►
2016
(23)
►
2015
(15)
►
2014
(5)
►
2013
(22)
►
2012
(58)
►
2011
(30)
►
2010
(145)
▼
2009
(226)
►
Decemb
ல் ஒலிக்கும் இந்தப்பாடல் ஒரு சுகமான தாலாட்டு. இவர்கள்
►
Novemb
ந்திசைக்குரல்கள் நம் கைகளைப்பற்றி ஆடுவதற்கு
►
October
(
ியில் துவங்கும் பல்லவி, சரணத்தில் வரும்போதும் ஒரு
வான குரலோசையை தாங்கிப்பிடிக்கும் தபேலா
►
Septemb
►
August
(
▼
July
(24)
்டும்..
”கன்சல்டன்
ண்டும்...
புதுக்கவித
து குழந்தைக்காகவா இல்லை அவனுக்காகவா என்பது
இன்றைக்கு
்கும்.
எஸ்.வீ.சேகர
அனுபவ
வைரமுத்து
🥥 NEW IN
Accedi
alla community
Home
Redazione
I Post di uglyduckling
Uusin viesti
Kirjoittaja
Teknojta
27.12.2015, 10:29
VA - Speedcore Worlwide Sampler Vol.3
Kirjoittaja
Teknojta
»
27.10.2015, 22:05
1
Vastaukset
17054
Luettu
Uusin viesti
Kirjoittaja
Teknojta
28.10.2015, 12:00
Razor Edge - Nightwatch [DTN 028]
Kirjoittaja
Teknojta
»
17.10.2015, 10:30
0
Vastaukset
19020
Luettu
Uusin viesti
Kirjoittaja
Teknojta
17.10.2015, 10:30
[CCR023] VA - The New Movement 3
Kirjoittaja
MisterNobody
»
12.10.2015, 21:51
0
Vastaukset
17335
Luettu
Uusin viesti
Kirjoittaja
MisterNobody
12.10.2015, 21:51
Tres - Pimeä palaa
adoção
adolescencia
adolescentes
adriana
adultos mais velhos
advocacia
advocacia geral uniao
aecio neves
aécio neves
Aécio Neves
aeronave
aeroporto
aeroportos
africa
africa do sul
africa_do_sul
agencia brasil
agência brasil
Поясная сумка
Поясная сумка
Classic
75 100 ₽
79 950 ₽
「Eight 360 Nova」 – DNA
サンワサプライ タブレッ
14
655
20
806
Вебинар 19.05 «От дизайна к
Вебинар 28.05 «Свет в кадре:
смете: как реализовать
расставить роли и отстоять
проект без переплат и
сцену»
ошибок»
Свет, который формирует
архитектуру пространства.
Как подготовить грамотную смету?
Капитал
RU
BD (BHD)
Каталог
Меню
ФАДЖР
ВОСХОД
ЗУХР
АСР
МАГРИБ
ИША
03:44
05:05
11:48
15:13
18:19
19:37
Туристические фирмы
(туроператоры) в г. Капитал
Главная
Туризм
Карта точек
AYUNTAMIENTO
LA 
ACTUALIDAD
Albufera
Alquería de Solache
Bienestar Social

· · ·

Exact lines only, please: output the listing from the first line to the line with "Nova」 – DNA", both included.

(SOLUTION TO THE EXERCISE)
►
2016
(23)
►
2015
(15)
►
2014
(5)
►
2013
(22)
►
2012
(58)
►
2011
(30)
►
2010
(145)
▼
2009
(226)
►
Decemb
ல் ஒலிக்கும் இந்தப்பாடல் ஒரு சுகமான தாலாட்டு. இவர்கள்
►
Novemb
ந்திசைக்குரல்கள் நம் கைகளைப்பற்றி ஆடுவதற்கு
►
October
(
ியில் துவங்கும் பல்லவி, சரணத்தில் வரும்போதும் ஒரு
வான குரலோசையை தாங்கிப்பிடிக்கும் தபேலா
►
Septemb
►
August
(
▼
July
(24)
்டும்..
”கன்சல்டன்
ண்டும்...
புதுக்கவித
து குழந்தைக்காகவா இல்லை அவனுக்காகவா என்பது
இன்றைக்கு
்கும்.
எஸ்.வீ.சேகர
அனுபவ
வைரமுத்து
🥥 NEW IN
Accedi
alla community
Home
Redazione
I Post di uglyduckling
Uusin viesti
Kirjoittaja
Teknojta
27.12.2015, 10:29
VA - Speedcore Worlwide Sampler Vol.3
Kirjoittaja
Teknojta
»
27.10.2015, 22:05
1
Vastaukset
17054
Luettu
Uusin viesti
Kirjoittaja
Teknojta
28.10.2015, 12:00
Razor Edge - Nightwatch [DTN 028]
Kirjoittaja
Teknojta
»
17.10.2015, 10:30
0
Vastaukset
19020
Luettu
Uusin viesti
Kirjoittaja
Teknojta
17.10.2015, 10:30
[CCR023] VA - The New Movement 3
Kirjoittaja
MisterNobody
»
12.10.2015, 21:51
0
Vastaukset
17335
Luettu
Uusin viesti
Kirjoittaja
MisterNobody
12.10.2015, 21:51
Tres - Pimeä palaa
adoção
adolescencia
adolescentes
adriana
adultos mais velhos
advocacia
advocacia geral uniao
aecio neves
aécio neves
Aécio Neves
aeronave
aeroporto
aeroportos
africa
africa do sul
africa_do_sul
agencia brasil
agência brasil
Поясная сумка
Поясная сумка
Classic
75 100 ₽
79 950 ₽
「Eight 360 Nova」 – DNA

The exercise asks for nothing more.